If you wonder this, there is help. Ryan Haines, whom we have featured here on this site before, served as a missionary in New York City for a number of years. This is where I met him and compared notes on the work we each were doing. So I was pleased to learn that his book, The Gospel in the Gay Bars, has just come out, describing how he did his work.


It is rare to find as close a combination of love and truth, according to Ephesians 4:15, as one finds in Ryan’s account. He is as uncompromising in one as in the other. His prose is direct and straightforward as he describes his friendships with the people he met in the bars and on the street. In those friendships—and they really are friendships—he simply speaks and trusts, gives and receives.

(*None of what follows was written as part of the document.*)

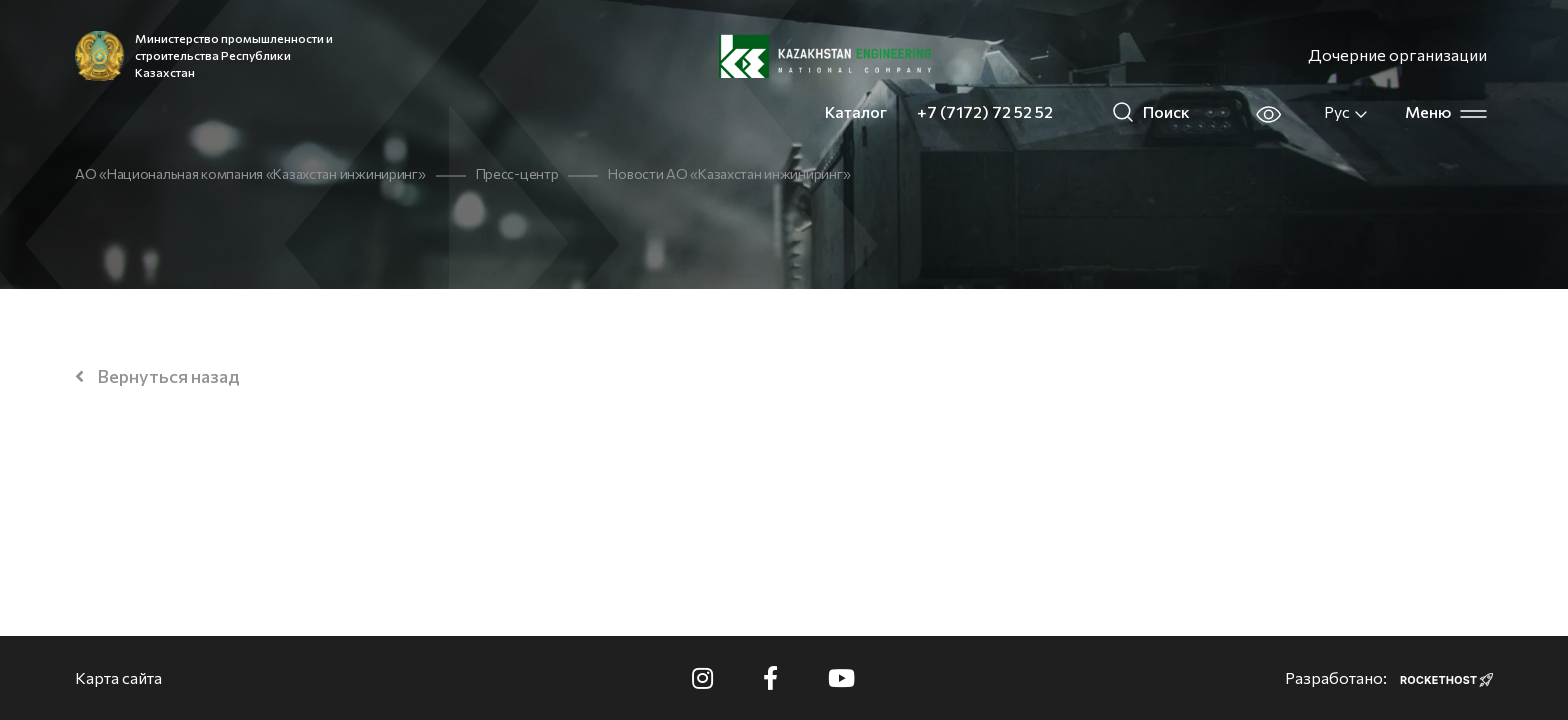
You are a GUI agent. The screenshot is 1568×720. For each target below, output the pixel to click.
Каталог (856, 111)
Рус (1346, 112)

His memoir kept moving me emotionally and at first I didn’t understand why. Then I realized how much of a burden I feel to see the church of Jesus Christ exhibit such grace to queer people. I wonder if the Church has the faith to behave this way. I hope so, because in the decades ahead she will need to. And she will find herself needed to pick up the pieces of many shattered lives.


As I say in my endorsement of the book: Listen, church. This is how to do it right.